[What you should do]: Repeat the entries that follow, exactly as they are written.

Segment Open

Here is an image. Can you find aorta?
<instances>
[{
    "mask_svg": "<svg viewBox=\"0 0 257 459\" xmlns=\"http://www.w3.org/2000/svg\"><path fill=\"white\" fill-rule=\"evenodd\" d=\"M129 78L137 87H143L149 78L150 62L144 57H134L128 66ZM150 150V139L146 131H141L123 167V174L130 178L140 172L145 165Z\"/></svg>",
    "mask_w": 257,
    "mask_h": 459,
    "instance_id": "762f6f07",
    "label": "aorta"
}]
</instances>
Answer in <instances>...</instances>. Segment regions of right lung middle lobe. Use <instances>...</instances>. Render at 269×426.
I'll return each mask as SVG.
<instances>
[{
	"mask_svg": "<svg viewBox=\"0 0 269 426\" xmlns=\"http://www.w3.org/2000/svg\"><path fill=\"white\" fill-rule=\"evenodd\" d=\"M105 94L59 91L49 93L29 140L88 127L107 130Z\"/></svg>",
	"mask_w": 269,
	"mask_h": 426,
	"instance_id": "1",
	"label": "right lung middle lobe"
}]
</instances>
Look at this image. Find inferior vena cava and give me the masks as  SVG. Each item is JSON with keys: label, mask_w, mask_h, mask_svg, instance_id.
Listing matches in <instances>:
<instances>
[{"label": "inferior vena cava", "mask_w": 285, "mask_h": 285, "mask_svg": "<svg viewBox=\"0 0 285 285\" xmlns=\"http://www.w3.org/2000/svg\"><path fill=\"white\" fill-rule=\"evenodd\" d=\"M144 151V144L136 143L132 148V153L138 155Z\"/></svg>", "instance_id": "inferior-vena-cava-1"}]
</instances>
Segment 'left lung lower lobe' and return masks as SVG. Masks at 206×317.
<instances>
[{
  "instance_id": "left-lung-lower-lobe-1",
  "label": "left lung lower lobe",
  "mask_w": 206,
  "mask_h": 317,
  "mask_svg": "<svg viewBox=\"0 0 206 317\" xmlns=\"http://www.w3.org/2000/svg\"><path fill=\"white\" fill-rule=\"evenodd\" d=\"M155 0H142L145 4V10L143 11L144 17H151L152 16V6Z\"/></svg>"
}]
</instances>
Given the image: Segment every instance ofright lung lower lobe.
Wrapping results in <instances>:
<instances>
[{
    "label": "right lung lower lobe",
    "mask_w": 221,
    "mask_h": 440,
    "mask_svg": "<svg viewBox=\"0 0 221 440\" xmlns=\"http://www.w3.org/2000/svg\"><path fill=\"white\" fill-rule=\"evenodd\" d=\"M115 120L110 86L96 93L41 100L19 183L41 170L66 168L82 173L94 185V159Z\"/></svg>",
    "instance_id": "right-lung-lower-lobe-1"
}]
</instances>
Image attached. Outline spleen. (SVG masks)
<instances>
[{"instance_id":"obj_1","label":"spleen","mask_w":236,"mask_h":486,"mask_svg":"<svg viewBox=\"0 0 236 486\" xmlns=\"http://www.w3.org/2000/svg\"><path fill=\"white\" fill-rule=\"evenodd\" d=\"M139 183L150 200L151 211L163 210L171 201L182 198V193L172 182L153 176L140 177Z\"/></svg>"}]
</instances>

Segment Closed

[Solution to the exercise]:
Here is an image. Can you find aorta?
<instances>
[{
    "mask_svg": "<svg viewBox=\"0 0 257 459\" xmlns=\"http://www.w3.org/2000/svg\"><path fill=\"white\" fill-rule=\"evenodd\" d=\"M129 78L137 87H143L149 78L150 62L144 57H134L128 66ZM150 150V139L146 131H141L123 167V174L130 178L140 172L145 165Z\"/></svg>",
    "mask_w": 257,
    "mask_h": 459,
    "instance_id": "762f6f07",
    "label": "aorta"
}]
</instances>
Answer in <instances>...</instances>. Segment regions of right lung middle lobe. Use <instances>...</instances>. Render at 269×426.
I'll return each mask as SVG.
<instances>
[{
	"mask_svg": "<svg viewBox=\"0 0 269 426\" xmlns=\"http://www.w3.org/2000/svg\"><path fill=\"white\" fill-rule=\"evenodd\" d=\"M105 94L59 91L49 93L29 140L88 127L107 130Z\"/></svg>",
	"mask_w": 269,
	"mask_h": 426,
	"instance_id": "1",
	"label": "right lung middle lobe"
}]
</instances>
Look at this image. Find inferior vena cava and give me the masks as  SVG. Each item is JSON with keys: label, mask_w, mask_h, mask_svg, instance_id.
Listing matches in <instances>:
<instances>
[{"label": "inferior vena cava", "mask_w": 285, "mask_h": 285, "mask_svg": "<svg viewBox=\"0 0 285 285\" xmlns=\"http://www.w3.org/2000/svg\"><path fill=\"white\" fill-rule=\"evenodd\" d=\"M144 151V144L136 143L132 148V153L138 155Z\"/></svg>", "instance_id": "inferior-vena-cava-1"}]
</instances>
Segment 'left lung lower lobe' and return masks as SVG. Masks at 206×317.
<instances>
[{
  "instance_id": "left-lung-lower-lobe-1",
  "label": "left lung lower lobe",
  "mask_w": 206,
  "mask_h": 317,
  "mask_svg": "<svg viewBox=\"0 0 206 317\" xmlns=\"http://www.w3.org/2000/svg\"><path fill=\"white\" fill-rule=\"evenodd\" d=\"M155 0H142L145 4V10L143 11L144 17H151L152 16V6Z\"/></svg>"
}]
</instances>
Given the image: Segment every instance ofright lung lower lobe.
Wrapping results in <instances>:
<instances>
[{
    "label": "right lung lower lobe",
    "mask_w": 221,
    "mask_h": 440,
    "mask_svg": "<svg viewBox=\"0 0 221 440\" xmlns=\"http://www.w3.org/2000/svg\"><path fill=\"white\" fill-rule=\"evenodd\" d=\"M115 120L110 86L96 93L41 100L19 183L41 170L66 168L82 173L94 185V159Z\"/></svg>",
    "instance_id": "right-lung-lower-lobe-1"
}]
</instances>
Image attached. Outline spleen. (SVG masks)
<instances>
[{"instance_id":"obj_1","label":"spleen","mask_w":236,"mask_h":486,"mask_svg":"<svg viewBox=\"0 0 236 486\" xmlns=\"http://www.w3.org/2000/svg\"><path fill=\"white\" fill-rule=\"evenodd\" d=\"M139 183L150 200L151 211L163 210L171 201L182 198V193L172 182L153 176L140 177Z\"/></svg>"}]
</instances>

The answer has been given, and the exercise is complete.